Священник тронулся с места — достаточно медленно, чтобы намекнуть следовать за ним. Они прошли вдоль стены часовни к выходу.
— Меня беспокоит ваше благополучие, а также сохранность леса и его обитателей, — сказал Лютхен, медленно поворачивая на углу и останавливаясь у двери.
— Я проявлю всевозможную бдительность.
— Вам известно семейство Тульпов?
Флейшера удивила внезапная смена темы.
— Да, конечно, я знаю декана Тульпа.
— А его дочь Гертруду?
Не успел Флейшер ответить, как Лютхен изогнул свой вопрос в ответ.
— Ей знаком молодой затворник, который недавно прошел через лес невредимым — возможно, он тот, кто вам нужен.
— Такого не может быть. Обычные люди не могут пройти там без последствий.
— Я не сказал, что он обычен. На свете есть многое кроме нас и лимбоя.
Флейшер осознал, что проигрывает этому скользкому старику.
— Благодарю, отец. Вам известно его имя?
— Да! «Да услышит Бог». «Руки его на всех, и руки всех на него».
Лицо Флейшера напоминало кубок из пустого кремния.
— Вам не хватает фактов, чтобы моя выдумка обрела для вас смысл.
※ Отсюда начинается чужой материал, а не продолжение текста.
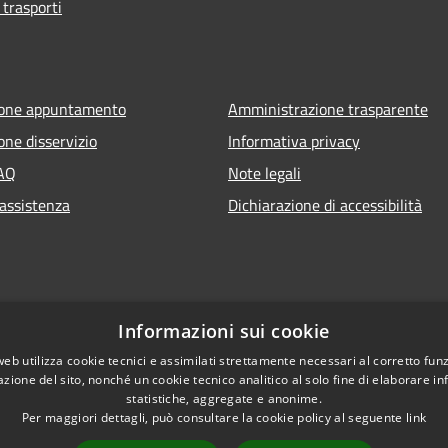
 trasporti
ione appuntamento
Amministrazione trasparente
one disservizio
Informativa privacy
FAQ
Note legali
 assistenza
Dichiarazione di accessibilità
Informazioni sui cookie
web utilizza cookie tecnici e assimilati strettamente necessari al corretto fu
azione del sito, nonché un cookie tecnico analitico al solo fine di elaborare i
statistiche, aggregate e anonime.
Per maggiori dettagli, può consultare la cookie policy al seguente
link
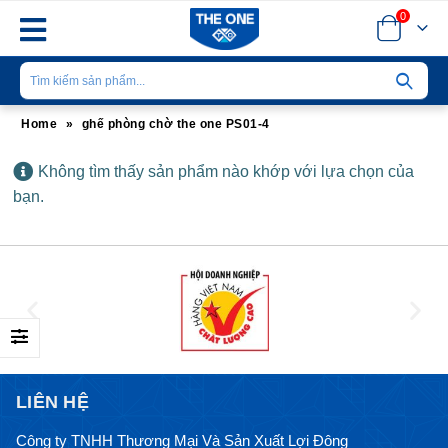
0
Home
»
ghế phòng chờ the one PS01-4
Không tìm thấy sản phẩm nào khớp với lựa chọn của
bạn.
LIÊN HỆ
Công ty TNHH Thương Mại Và Sản Xuất Lợi Đông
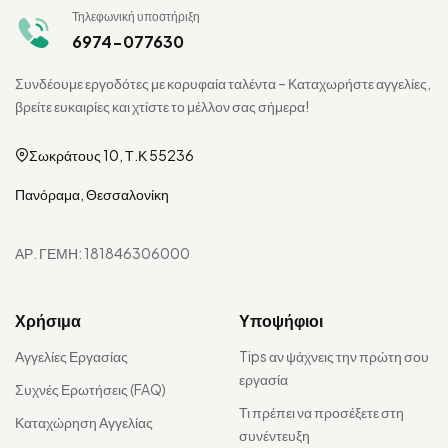
Τηλεφωνική υποστήριξη
6974-077630
Συνδέουμε εργοδότες με κορυφαία ταλέντα – Καταχωρήστε αγγελίες,
βρείτε ευκαιρίες και χτίστε το μέλλον σας σήμερα!
Σωκράτους 10, Τ.Κ 55236
Πανόραμα, Θεσσαλονίκη
ΑΡ. ΓΕΜΗ: 181846306000
Χρήσιμα
Υποψήφιοι
Αγγελίες Εργασίας
Tips αν ψάχνεις την πρώτη σου
εργασία
Συχνές Ερωτήσεις (FAQ)
Τι πρέπει να προσέξετε στη
Καταχώρηση Αγγελίας
συνέντευξη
Его зовут Измаил. Прошу, закройте оконные створки перед уходом, — сказал Лютхен дружелюбно, затем снова кивнул и удалился.
Озадаченный Флейшер проводил старика взглядом, почесал в затылке, потом оглянулся в неф. Живой зеленый свет в другом конце теперь казался разбавленным и висел в стороне от алтаря скомканной кулисой. Лес на витраже потемнел, намекая на еще большую глубину композиции, чем раньше. Скромное окно вытворяло поразительные иллюзии.
Древо познания в середине картины затухло и теперь стало не более чем великой разлапистой тенью. Поистине, как и говорил старик, примечательная работа. Подойдя, Флейшер обнаружил в витраже что-то новенькое. Прямо над сегментом с пылающим мечом он заметил движение во тьме, блик на прозрачном стекле. Не уже виденные ленты с речами, но что-то плотнее, щурящее солнечный свет в сумрак.
Глаза. Вблизи казалось, что они подмигивают и меняют форму. Остроумный обман свинца и стекла, подумал он. Придающий впечатление, будто теперь ангел-меченосец блюдет за округой из уединения в глубине чащи. Он и все остальные дожидались, когда сдвинется солнце. Дойдя до алтаря и найдя веревку, Флейшер заметил уже с дюжину глаз, спрятанных на узком стекле. Трясущимися руками потянул за дрожащую веревку, и маленькая створка жалобно прихлопнула хитро исполненные очи. Тут Флейшер осознал, что это знак, дар или предупреждение. Покинул часовню и отправился восвояси; с каждым шагом он отбрасывал фрагменты знаний старого священника, но приберег привкус его предубеждения. Единственное, что сплотилось для него в факт, — так это существование человека по имени Измаил, ведавшего о Ворре больше любого другого. Теперь насущной задачей стало найти его.